I doubt that many American travelers will spend any time in Malaga, considering it is not a big American tourist destination (although many Brits own condos in or outside of Malaga.) However, many people fly there because of its large international airport that is the closest one to historically important cities such as Seville, Granada and Ronda.
 
I spent three weeks in Malaga studying at the Instituto Cervantes, an international Spanish language school that has schools everywhere from New York City to Istanbul. However, their only school in Spain that offers a youth program/home stay with a Spanish family is in Malaga.
 
In Malaga, I lived with Senora Vera, a fast (non-English) speaking old woman and a few other students. While her cooking consisted mostly of French fries and toast, she was nice enough. In Spanish houses, there are typically more bedrooms in an area of the house than in American ones. I had a small room on the second floor with two beds, which I shared with a French boy.
 
The Instituto Cervantes (www.cervantes.edu) in Malaga is on a large street, about two blocks from the beach. The school itself is very Spanish, consisting of two buildings built around a courtyard, through which you enter the school. The first day of school consisted of taking a placement test and a tour of Malaga led by the school. Aside from the first day, the schedule every day was completely identical. I had my language classes from 8:30am to 11:30am (with a 10-minute break in the middle) and my “culture” class from noon to 1:30pm.
 
The quality of the classes was excellent. The classes were small, the text books were good and the teaching was excellent. In the cultural class, current events and culture were discussed, with each person describing that issue in their home. This was especially interesting because of the diverse backgrounds of everyone, with the majority of the students coming from Germany, France, the US, Italy and the UK, and the ages varying from 14 to 40 years.

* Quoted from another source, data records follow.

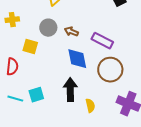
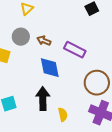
brown circle: (110, 70) -> (97, 83), moved

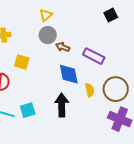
gray circle: (21, 37) -> (48, 35), moved
yellow semicircle: (63, 115) -> (90, 90), moved

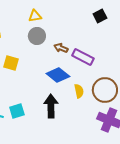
yellow triangle: (46, 15) -> (35, 16), turned 32
brown arrow: (63, 47) -> (61, 48), moved
blue diamond: (69, 74) -> (58, 75), turned -40

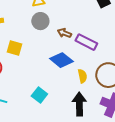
black arrow: (51, 106) -> (79, 104), moved
cyan square: (17, 111) -> (39, 95), moved, turned -35

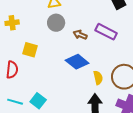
purple rectangle: (86, 42) -> (106, 32), moved
cyan square: (39, 95) -> (38, 101), moved

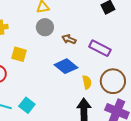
purple rectangle: (106, 32) -> (100, 48), moved

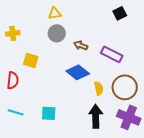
cyan square: (27, 105) -> (49, 113), moved, turned -35

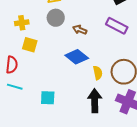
yellow cross: (13, 33) -> (22, 23), moved
purple rectangle: (112, 54) -> (117, 26), moved
cyan line: (16, 112) -> (15, 87), moved

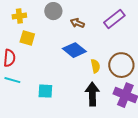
purple rectangle: (117, 26) -> (114, 19), turned -65

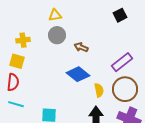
purple rectangle: (114, 19) -> (122, 62), moved
yellow square: (27, 38) -> (17, 61), moved

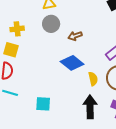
brown arrow: (81, 47) -> (75, 36), turned -40

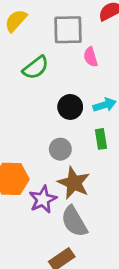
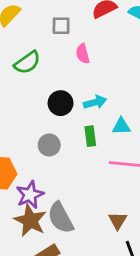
gray square: (68, 30) -> (61, 26), size x0.6
brown star: (74, 183) -> (30, 220), moved

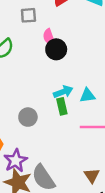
cyan arrow: (95, 102) -> (63, 92), moved
black circle: (61, 103) -> (56, 49), moved

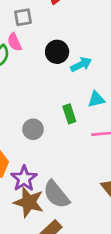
pink semicircle: (49, 37) -> (15, 42), moved
cyan arrow: (63, 92) -> (81, 64), moved

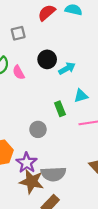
pink semicircle: (15, 42) -> (19, 72), moved
gray circle: (33, 129) -> (38, 129), moved
gray semicircle: (56, 194) -> (53, 174), turned -50

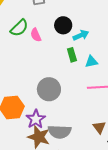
green rectangle: (60, 109) -> (72, 55), moved
gray circle: (38, 129) -> (49, 89), size x1.5

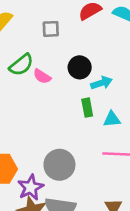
pink semicircle: (36, 35) -> (42, 76), turned -40
gray circle: (49, 89) -> (59, 165), moved

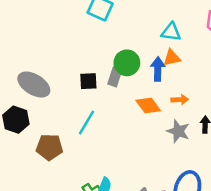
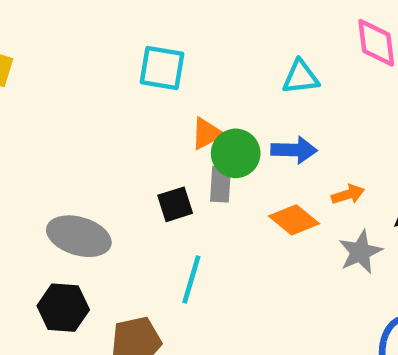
orange triangle: (172, 58) -> (207, 134), moved
blue arrow: (158, 69) -> (294, 150), turned 105
gray star: (178, 131) -> (360, 252), turned -30

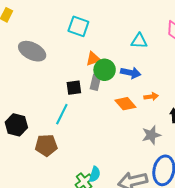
gray ellipse: (79, 236) -> (32, 51), moved
gray star: (360, 252) -> (151, 135), moved
cyan line: (191, 280) -> (62, 114), moved

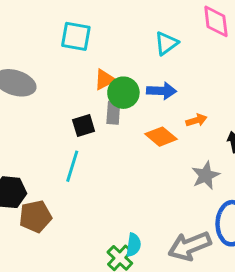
cyan triangle: (139, 41) -> (166, 43), turned -30
brown pentagon: (46, 145) -> (35, 216), moved

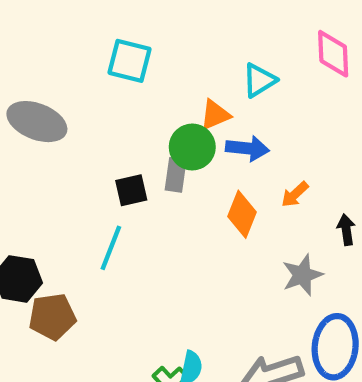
orange triangle: (105, 80) -> (215, 115), moved
orange arrow: (196, 120) -> (295, 194), turned 150
orange diamond: (161, 137) -> (242, 214), turned 68

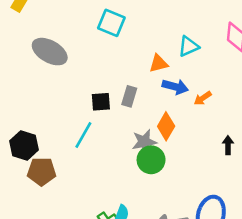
green circle: (192, 147) -> (151, 160), moved
orange arrow: (295, 194) -> (203, 98), moved
gray star: (302, 275) -> (144, 142), moved

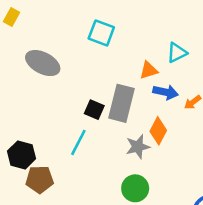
gray rectangle: (129, 96) -> (121, 103), size x1.8
black square: (101, 102) -> (94, 110), turned 30
green circle: (151, 160) -> (135, 188), moved

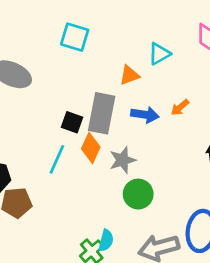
blue arrow: (166, 92) -> (145, 115), moved
orange diamond: (158, 131) -> (91, 148), moved
green circle: (135, 188) -> (138, 194), moved

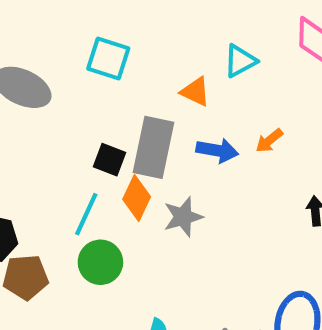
cyan square: (75, 37) -> (108, 59), moved
orange triangle: (129, 75) -> (195, 92), turned 45
green circle: (138, 194) -> (100, 262), moved

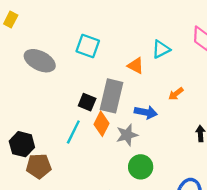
blue arrow: (217, 150) -> (146, 112), moved
green circle: (100, 262) -> (141, 167), moved

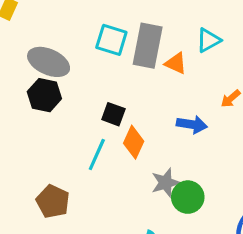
gray rectangle: (112, 96) -> (148, 46), moved
gray star: (127, 135) -> (166, 183), moved
black hexagon: (22, 144) -> (44, 95), moved
brown pentagon: (39, 166) -> (53, 201), turned 30

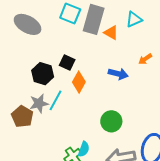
black hexagon: (44, 95) -> (43, 74), moved
cyan line: (97, 154) -> (55, 100), moved
gray star: (166, 183) -> (39, 103), moved

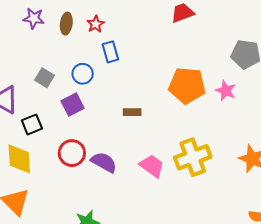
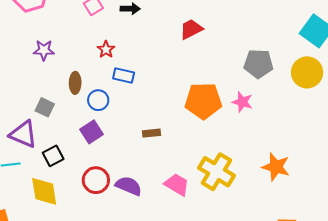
brown ellipse: (66, 24) -> (75, 83), moved
blue rectangle: (110, 52) -> (124, 75), turned -55
gray square: (44, 78) -> (45, 107), moved
yellow cross: (193, 157) -> (217, 172), turned -33

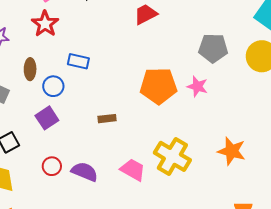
red star: (106, 49) -> (45, 24), moved, size x1.5
red circle: (96, 180) -> (52, 166), size x0.7

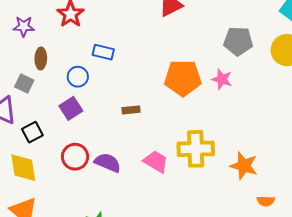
brown ellipse: (30, 69) -> (41, 58), moved
orange star: (232, 151) -> (244, 166), moved
yellow cross: (172, 156) -> (196, 149), turned -33
red circle: (52, 166) -> (75, 157), size x1.4

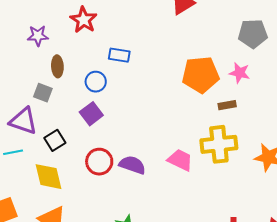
brown rectangle: (131, 110) -> (227, 105), moved

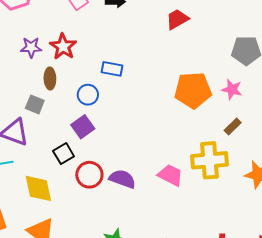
red star: (84, 20) -> (63, 47), moved
brown rectangle: (227, 105) -> (233, 126), moved, turned -36
black square: (55, 140) -> (64, 154), moved

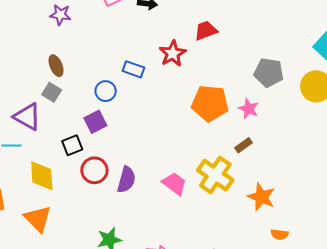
purple star: (31, 47) -> (60, 15), moved
red star: (63, 47) -> (173, 53), moved
brown ellipse: (50, 79) -> (56, 66), moved, turned -30
yellow cross: (210, 160) -> (215, 175), turned 30
purple semicircle: (122, 179) -> (126, 180), turned 76

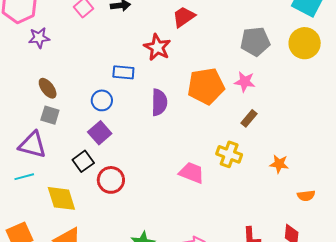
yellow cross: (215, 175) -> (229, 154), size x0.7
purple semicircle: (126, 180) -> (159, 102), moved
orange star: (261, 197) -> (279, 164), size x0.7

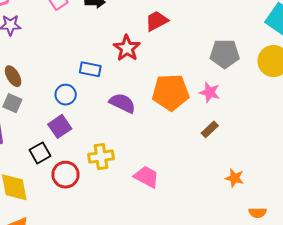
purple semicircle: (159, 102) -> (122, 103), turned -72
yellow cross: (229, 154) -> (101, 157), moved, turned -35

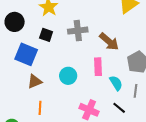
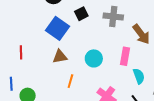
black square: (46, 35) -> (81, 14), turned 32
orange line: (40, 108) -> (70, 81), moved

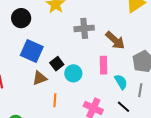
black square: (81, 14) -> (57, 64), moved

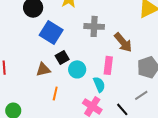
blue square: (32, 51) -> (51, 33), moved
cyan semicircle: (121, 82) -> (99, 84), moved
gray line: (140, 90) -> (141, 95), turned 40

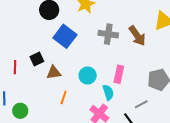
brown arrow: (123, 42) -> (137, 36), moved
black square: (62, 58) -> (37, 59), moved
gray line: (141, 95) -> (141, 104), moved

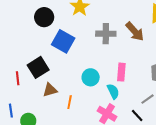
black square: (37, 59) -> (38, 67), size x1.5
brown triangle: (54, 73) -> (50, 90), moved

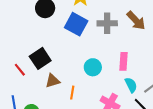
blue square: (63, 41) -> (76, 24), moved
red line: (18, 78) -> (20, 70), turned -32
cyan semicircle: (113, 91) -> (131, 85), moved

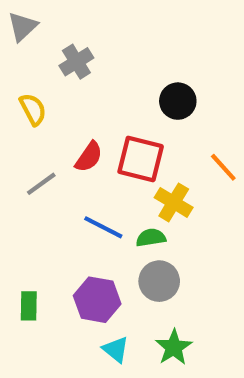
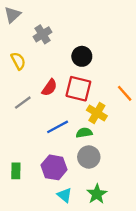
black circle: (178, 101) -> (82, 56), moved
blue line: (103, 227) -> (58, 127), turned -55

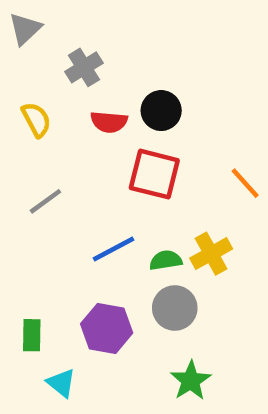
red semicircle: (49, 88) -> (109, 122), moved, turned 60
yellow cross: (97, 113) -> (211, 254), moved, turned 30
cyan triangle: (64, 195) -> (61, 383), moved

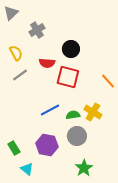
red semicircle: (109, 122) -> (47, 63), moved
gray line: (45, 201) -> (20, 75), moved
yellow cross: (211, 254) -> (93, 112), turned -30
green rectangle: (32, 335) -> (14, 148), turned -32

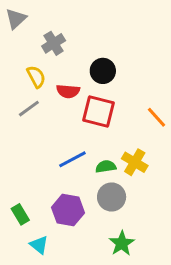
yellow semicircle: (16, 53) -> (36, 77), moved

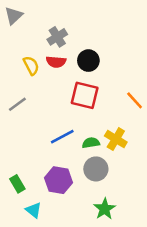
gray cross: (54, 43) -> (57, 37), moved
red semicircle: (68, 91) -> (56, 62), moved
gray line: (29, 109) -> (17, 104), moved

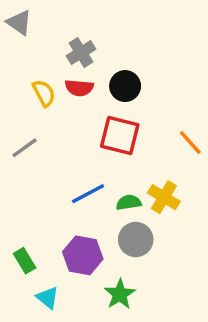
gray triangle: (14, 16) -> (19, 23), turned -42
green star: (105, 209) -> (120, 294), moved

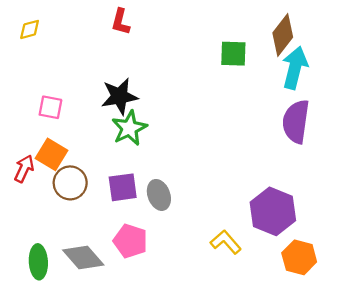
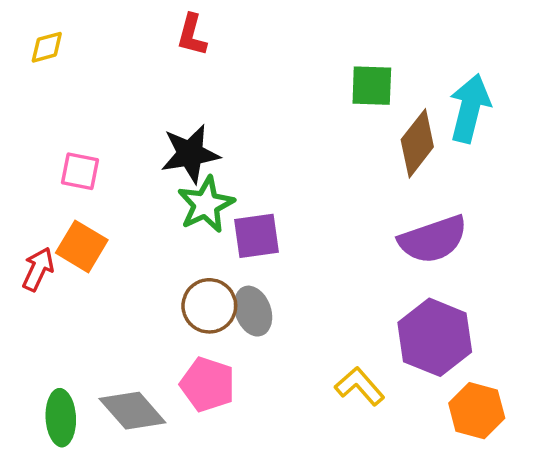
brown diamond: (283, 35) -> (417, 143), moved
purple semicircle: (296, 122) -> (433, 239), moved, turned -117
brown circle: (70, 183) -> (209, 306), moved
purple square: (123, 187) -> (257, 236), moved

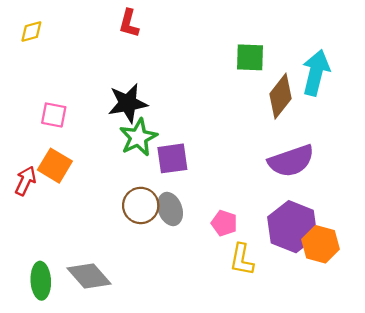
pink pentagon: (208, 384) -> (224, 223), moved, size x0.7
yellow L-shape: (360, 386) -> (242, 260), turned -128
orange hexagon: (477, 411) -> (321, 244), moved

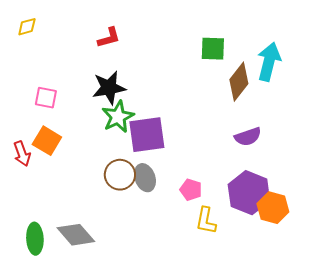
red L-shape: (129, 23) -> (109, 38), moved, turned -120
purple square: (172, 158) -> (147, 135), size x1.4
purple semicircle: (291, 161) -> (248, 137), size x0.7
red arrow: (26, 181) -> (22, 154), turned 135

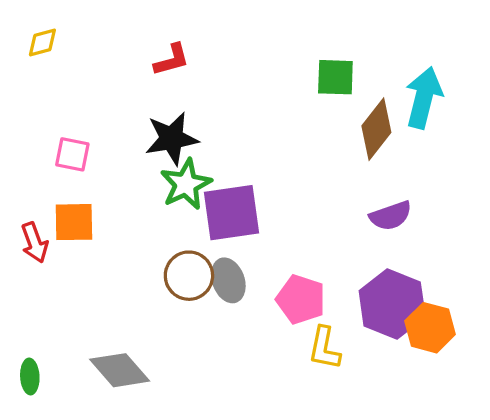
orange square: (47, 141) -> (74, 222), turned -32
pink pentagon: (191, 190) -> (301, 299), size x1.4
green ellipse: (35, 239) -> (30, 376), moved, size x0.7

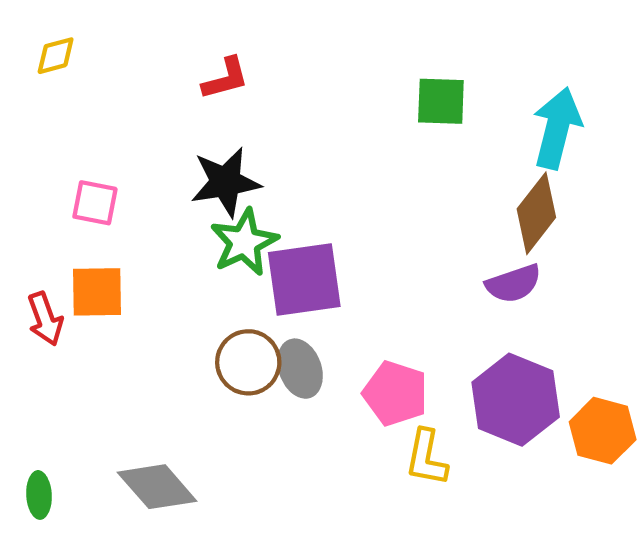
brown diamond: (376, 129) -> (536, 213), moved
orange hexagon: (430, 328) -> (603, 431), moved

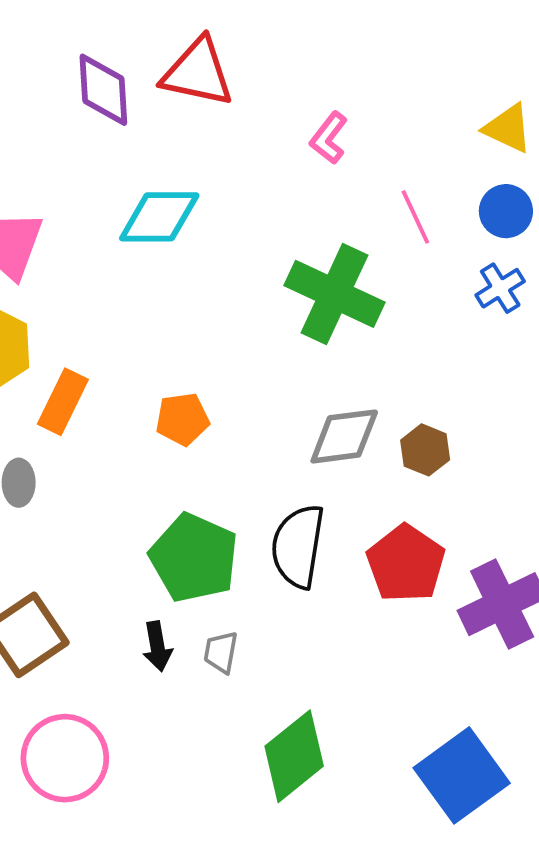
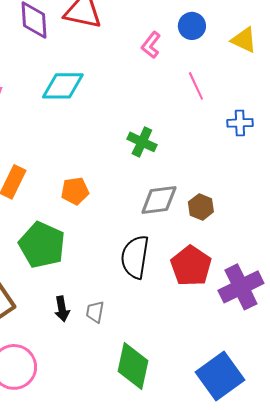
blue circle: (506, 211) -> (192, 26), moved
blue cross: (500, 288) -> (240, 123), turned 30
green cross: (335, 294) -> (142, 142), moved, size x0.6
green pentagon: (194, 558) -> (42, 245), moved
green diamond: (294, 756) -> (133, 366), turned -39

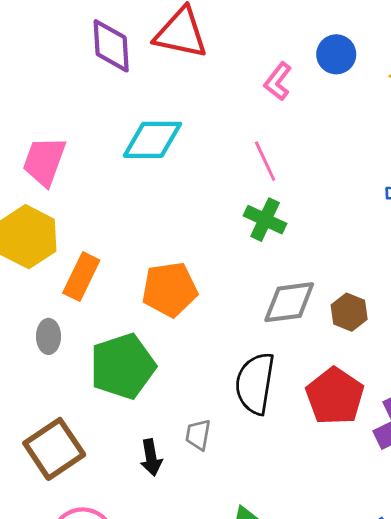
pink line: (196, 86) -> (265, 161), moved
orange pentagon: (75, 191) -> (170, 289), size x1.4
green pentagon: (42, 245) -> (123, 366), turned 30
gray trapezoid: (95, 312) -> (198, 435), moved

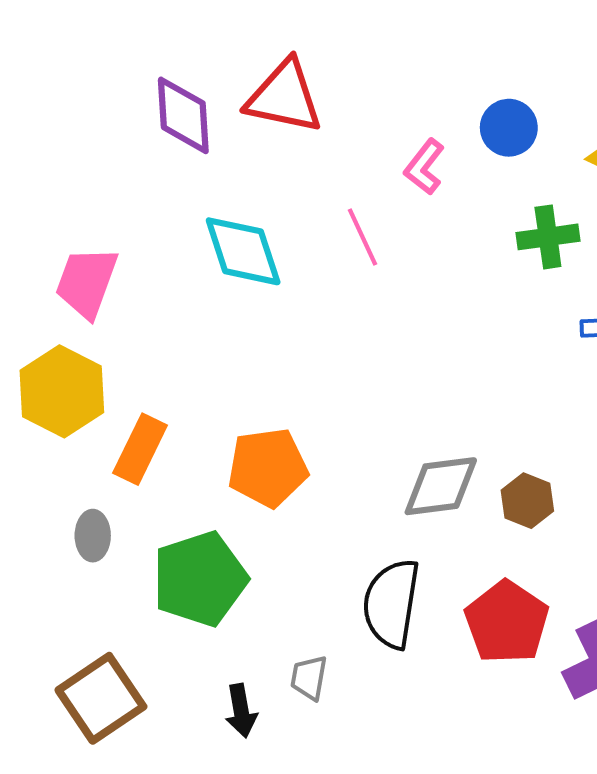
cyan diamond: (152, 140) -> (243, 251), turned 72
pink line: (265, 161) -> (363, 237), moved
green cross: (265, 220) -> (548, 237), moved, turned -33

The school only offers a small variety of extra-curricular activities. The ones they offered while I was there consisted of a visit to the Museo Picasso Malaga (Picasso was born in Malaga), a visit to the modern art museum there, a salsa lesson, a soccer game and a Flamenco performance. The school also offers weekend trips to cities outside of Malaga such as Seville, Granada and Ronda. The activities vary in cost, from € 3 (about US$4) for a Flamenco performance, to €40 (US$53) for the day trips.
 
Overall, the program was moderately enjoyable. While the extra curricular activities are not fabulous, the teaching at the school is excellent, it is nice to meet a variety of kids from all over the world. Most of all, your Spanish is certain to improve, as mine did greatly.
 
However, Instituto Cervantes is more like a school than a summer camp. My friend did a similar program with ASA (Academic Study Associates) in Spain, where all of the kids were American teenagers, and they did activities like rock climbing together besides studying a language.
 
Kids looking for a good time with Spanish classes, rather than Spanish classes with a good time, should opt for a program like that instead of mine.
 
Regan Bozman studied in Spain in July, 2006.  He wrote this for www.kidtravels.com in 2006.